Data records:
┄┄┄┄┄┄┄┄┄┄

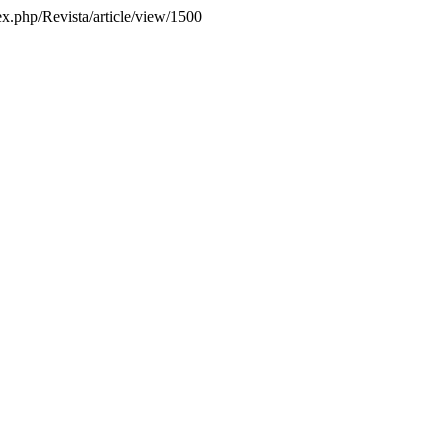
dex.php/Revista/article/view/1500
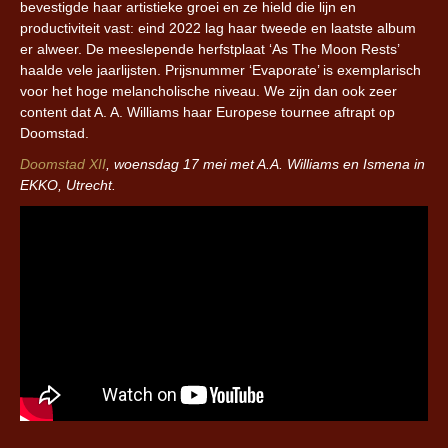
bevestigde haar artistieke groei en ze hield die lijn en
productiviteit vast: eind 2022 lag haar tweede en laatste album
er alweer. De meeslepende herfstplaat ‘As The Moon Rests’
haalde vele jaarlijsten. Prijsnummer ‘Evaporate’ is exemplarisch
voor het hoge melancholische niveau. We zijn dan ook zeer
content dat A. A. Williams haar Europese tournee aftrapt op
Doomstad.
Doomstad XII
, woensdag 17 mei met A.A. Williams en Ismena in
EKKO, Utrecht.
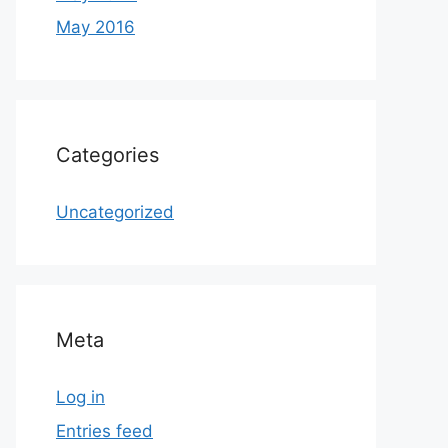
May 2016
Categories
Uncategorized
Meta
Log in
Entries feed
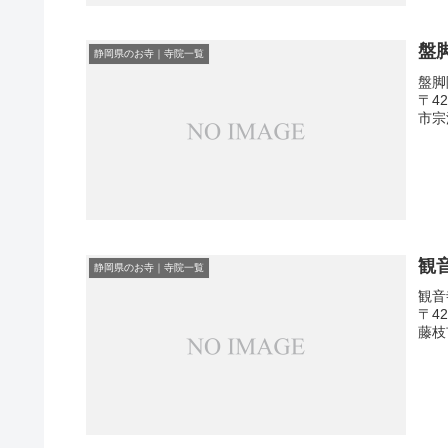
盤
静岡県のお寺｜寺院一覧
盤脚
〒4
市宗
観
静岡県のお寺｜寺院一覧
観音
〒4
藤枝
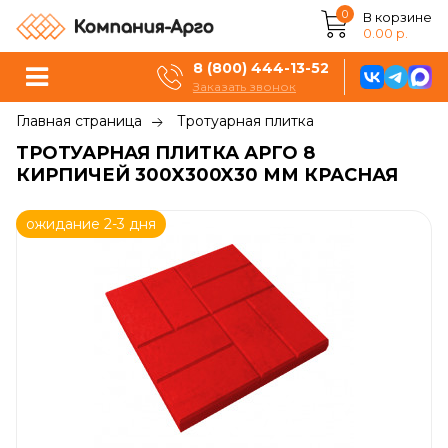
0
В корзине
0.00 р.
8 (800) 444-13-52
Заказать звонок
Главная страница
Тротуарная плитка
ТРОТУАРНАЯ ПЛИТКА АРГО 8
КИРПИЧЕЙ 300X300X30 ММ КРАСНАЯ
ожидание 2-3 дня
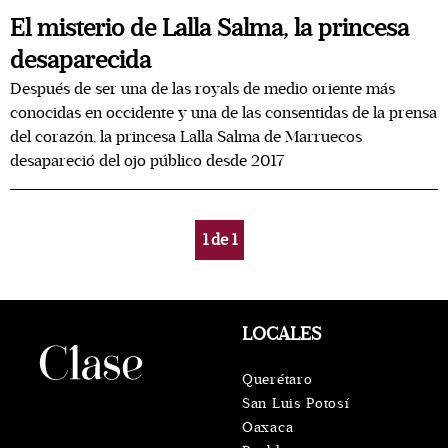
El misterio de Lalla Salma, la princesa
desaparecida
Después de ser una de las royals de medio oriente más
conocidas en occidente y una de las consentidas de la prensa
del corazón, la princesa Lalla Salma de Marruecos
desapareció del ojo público desde 2017
1
de
1
LOCALES
Querétaro
San Luis Potosí
Oaxaca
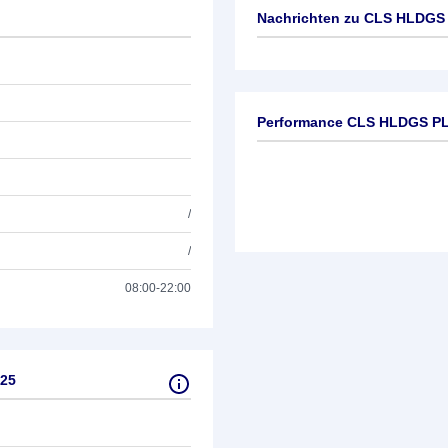
Nachrichten zu
CLS HLDGS 
Keine News verfügbar
Performance CLS HLDGS PL
/
/
08:00-22:00
025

┄┄┄┄┄┄┄┄┄┄

WHAT YOU NEED TO DO: When the string "princesa" appears in a line of the records above, that line is to be copied.

WRITTEN RESPONSE:
El misterio de Lalla Salma, la princesa
del corazón, la princesa Lalla Salma de Marruecos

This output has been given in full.